■ Task details: Could you copy each line of the listing below that has the word "total"?
**** Given information ****
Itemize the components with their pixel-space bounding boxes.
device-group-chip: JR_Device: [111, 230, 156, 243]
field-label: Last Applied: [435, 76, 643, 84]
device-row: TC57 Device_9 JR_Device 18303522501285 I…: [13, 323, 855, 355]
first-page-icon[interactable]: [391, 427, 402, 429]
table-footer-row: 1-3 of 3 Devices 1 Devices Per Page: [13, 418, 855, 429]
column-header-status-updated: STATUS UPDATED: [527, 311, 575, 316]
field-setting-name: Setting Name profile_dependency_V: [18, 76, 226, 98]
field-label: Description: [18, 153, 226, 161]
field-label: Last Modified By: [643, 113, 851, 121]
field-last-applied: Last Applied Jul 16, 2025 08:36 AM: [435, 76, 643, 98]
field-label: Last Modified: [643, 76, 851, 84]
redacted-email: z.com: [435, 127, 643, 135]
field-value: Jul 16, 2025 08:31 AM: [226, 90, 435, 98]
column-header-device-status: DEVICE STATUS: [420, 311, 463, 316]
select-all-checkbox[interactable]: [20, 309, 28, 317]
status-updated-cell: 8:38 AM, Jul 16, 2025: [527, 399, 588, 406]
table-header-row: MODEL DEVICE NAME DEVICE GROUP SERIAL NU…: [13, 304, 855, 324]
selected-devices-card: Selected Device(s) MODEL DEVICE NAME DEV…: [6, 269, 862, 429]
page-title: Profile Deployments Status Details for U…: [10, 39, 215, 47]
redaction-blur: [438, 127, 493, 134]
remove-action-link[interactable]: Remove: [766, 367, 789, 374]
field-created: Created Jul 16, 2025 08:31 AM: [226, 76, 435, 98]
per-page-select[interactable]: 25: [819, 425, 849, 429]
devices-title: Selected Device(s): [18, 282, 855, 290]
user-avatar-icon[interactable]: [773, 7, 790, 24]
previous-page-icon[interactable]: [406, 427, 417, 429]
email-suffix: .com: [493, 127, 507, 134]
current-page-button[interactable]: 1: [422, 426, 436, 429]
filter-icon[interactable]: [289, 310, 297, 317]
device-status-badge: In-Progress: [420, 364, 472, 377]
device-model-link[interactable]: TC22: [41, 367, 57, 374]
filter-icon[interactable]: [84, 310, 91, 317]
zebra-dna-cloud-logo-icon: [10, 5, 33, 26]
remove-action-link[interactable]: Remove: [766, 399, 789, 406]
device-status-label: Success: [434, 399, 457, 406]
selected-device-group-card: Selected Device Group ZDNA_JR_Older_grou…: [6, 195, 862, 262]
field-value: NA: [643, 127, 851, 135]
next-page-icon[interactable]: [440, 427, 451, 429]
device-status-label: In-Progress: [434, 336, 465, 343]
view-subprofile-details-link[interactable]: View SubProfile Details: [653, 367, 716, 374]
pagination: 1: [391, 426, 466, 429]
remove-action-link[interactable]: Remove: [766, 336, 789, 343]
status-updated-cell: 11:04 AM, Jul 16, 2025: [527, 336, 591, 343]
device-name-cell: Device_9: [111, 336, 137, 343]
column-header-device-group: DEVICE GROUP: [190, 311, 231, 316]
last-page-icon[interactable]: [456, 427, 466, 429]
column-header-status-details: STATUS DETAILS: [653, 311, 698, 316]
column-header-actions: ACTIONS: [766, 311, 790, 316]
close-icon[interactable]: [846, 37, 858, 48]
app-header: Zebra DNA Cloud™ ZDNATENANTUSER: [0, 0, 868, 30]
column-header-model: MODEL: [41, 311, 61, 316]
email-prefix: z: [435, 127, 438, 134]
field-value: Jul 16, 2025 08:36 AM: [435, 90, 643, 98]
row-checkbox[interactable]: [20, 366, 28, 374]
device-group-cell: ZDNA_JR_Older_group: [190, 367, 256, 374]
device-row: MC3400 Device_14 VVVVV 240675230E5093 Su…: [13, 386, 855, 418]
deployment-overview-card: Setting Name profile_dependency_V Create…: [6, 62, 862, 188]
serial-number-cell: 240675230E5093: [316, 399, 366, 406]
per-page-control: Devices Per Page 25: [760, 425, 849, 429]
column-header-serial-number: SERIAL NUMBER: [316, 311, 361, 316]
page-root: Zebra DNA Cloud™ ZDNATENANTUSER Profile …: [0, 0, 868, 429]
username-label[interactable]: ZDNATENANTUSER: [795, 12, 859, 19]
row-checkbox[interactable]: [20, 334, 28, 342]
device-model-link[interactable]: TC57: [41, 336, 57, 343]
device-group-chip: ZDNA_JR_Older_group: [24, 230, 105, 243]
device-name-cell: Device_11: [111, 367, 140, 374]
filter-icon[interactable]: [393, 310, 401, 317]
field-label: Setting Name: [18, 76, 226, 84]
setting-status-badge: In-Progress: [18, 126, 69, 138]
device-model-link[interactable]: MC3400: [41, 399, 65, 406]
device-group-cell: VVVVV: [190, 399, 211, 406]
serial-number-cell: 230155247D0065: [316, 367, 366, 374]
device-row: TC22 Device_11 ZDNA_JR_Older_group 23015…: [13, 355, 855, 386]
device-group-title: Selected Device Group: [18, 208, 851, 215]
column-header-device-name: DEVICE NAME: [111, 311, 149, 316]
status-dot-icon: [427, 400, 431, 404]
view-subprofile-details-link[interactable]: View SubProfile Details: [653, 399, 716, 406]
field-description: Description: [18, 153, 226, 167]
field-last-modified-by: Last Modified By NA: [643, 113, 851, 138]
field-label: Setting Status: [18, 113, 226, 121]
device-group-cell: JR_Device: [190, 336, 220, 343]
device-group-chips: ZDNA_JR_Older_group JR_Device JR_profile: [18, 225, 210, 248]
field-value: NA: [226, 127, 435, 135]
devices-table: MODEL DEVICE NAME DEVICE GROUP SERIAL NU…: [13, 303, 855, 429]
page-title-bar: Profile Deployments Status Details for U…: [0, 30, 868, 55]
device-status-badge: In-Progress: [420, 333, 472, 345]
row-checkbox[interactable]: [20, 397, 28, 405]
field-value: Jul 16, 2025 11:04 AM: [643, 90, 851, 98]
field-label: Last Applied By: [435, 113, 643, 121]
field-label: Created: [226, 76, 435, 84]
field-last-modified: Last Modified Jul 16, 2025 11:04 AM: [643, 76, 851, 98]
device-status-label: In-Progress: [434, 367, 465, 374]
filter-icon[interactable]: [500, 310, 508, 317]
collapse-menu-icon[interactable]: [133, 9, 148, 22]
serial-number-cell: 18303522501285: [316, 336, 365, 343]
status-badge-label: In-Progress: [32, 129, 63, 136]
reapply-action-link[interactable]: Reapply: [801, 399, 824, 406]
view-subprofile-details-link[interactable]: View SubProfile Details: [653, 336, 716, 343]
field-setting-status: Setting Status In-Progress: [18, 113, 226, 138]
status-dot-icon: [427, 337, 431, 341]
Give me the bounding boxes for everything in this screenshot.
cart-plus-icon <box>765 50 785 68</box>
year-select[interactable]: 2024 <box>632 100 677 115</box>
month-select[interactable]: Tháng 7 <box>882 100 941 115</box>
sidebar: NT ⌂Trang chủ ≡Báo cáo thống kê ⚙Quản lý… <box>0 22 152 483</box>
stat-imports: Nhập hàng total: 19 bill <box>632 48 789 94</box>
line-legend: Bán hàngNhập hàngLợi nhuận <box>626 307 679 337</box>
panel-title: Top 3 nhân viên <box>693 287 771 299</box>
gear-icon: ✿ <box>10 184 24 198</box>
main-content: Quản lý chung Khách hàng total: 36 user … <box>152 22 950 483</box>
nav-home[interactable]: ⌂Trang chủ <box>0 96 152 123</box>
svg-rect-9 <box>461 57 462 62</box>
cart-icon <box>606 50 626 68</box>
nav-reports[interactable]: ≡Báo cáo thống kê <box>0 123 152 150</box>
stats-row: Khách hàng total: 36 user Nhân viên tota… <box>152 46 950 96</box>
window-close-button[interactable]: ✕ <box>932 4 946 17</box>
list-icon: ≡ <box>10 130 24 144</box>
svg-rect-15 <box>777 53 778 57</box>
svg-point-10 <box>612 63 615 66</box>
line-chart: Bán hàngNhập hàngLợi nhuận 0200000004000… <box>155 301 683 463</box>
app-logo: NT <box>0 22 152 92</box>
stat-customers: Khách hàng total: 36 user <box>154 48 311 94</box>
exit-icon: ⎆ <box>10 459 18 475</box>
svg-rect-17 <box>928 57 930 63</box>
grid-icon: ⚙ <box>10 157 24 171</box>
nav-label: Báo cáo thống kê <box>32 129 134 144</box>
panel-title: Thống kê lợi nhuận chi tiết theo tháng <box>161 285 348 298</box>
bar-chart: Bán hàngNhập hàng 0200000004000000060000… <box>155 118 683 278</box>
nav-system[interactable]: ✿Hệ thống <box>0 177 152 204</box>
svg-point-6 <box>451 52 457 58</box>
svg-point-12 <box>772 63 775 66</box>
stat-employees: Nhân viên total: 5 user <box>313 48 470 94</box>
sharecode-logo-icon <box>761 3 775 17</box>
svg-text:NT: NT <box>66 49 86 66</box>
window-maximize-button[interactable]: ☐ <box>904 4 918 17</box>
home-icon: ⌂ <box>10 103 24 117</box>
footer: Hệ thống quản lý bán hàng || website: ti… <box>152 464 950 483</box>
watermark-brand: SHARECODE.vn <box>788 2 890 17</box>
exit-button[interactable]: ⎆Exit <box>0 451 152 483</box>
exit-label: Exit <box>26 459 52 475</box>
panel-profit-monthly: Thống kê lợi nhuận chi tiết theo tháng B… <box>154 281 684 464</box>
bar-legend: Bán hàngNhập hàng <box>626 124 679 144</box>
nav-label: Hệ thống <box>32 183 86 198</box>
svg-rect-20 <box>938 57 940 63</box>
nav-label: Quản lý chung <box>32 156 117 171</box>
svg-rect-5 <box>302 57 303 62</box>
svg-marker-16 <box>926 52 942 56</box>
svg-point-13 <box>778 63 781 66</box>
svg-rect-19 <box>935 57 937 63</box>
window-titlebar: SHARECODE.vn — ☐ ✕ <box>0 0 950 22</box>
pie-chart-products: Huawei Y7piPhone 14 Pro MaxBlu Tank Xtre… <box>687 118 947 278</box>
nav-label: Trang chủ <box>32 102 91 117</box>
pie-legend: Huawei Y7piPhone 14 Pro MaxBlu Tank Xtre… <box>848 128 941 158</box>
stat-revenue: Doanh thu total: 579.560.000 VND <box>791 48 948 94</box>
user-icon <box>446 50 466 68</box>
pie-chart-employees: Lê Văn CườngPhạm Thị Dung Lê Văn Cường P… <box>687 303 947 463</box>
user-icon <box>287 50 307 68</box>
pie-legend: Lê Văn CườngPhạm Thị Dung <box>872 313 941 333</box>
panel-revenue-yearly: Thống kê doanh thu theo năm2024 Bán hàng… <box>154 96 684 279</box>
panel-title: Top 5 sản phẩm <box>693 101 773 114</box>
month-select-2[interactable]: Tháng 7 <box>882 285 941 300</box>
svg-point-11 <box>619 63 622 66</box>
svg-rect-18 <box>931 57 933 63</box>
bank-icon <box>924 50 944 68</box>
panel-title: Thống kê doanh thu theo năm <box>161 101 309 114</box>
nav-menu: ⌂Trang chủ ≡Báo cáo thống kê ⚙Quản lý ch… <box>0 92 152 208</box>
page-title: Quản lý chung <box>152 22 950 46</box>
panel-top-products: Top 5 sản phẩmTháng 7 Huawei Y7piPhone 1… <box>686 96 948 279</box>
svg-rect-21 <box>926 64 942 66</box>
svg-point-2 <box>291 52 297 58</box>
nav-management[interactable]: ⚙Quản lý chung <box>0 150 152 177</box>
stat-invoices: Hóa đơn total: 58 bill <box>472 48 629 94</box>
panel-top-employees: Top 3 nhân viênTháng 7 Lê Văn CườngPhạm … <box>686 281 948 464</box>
****
■ Answer box:
stat-imports: Nhập hàng total: 19 bill <box>632 48 789 94</box>
main-content: Quản lý chung Khách hàng total: 36 user … <box>152 22 950 483</box>
stats-row: Khách hàng total: 36 user Nhân viên tota… <box>152 46 950 96</box>
stat-customers: Khách hàng total: 36 user <box>154 48 311 94</box>
stat-employees: Nhân viên total: 5 user <box>313 48 470 94</box>
stat-revenue: Doanh thu total: 579.560.000 VND <box>791 48 948 94</box>
stat-invoices: Hóa đơn total: 58 bill <box>472 48 629 94</box>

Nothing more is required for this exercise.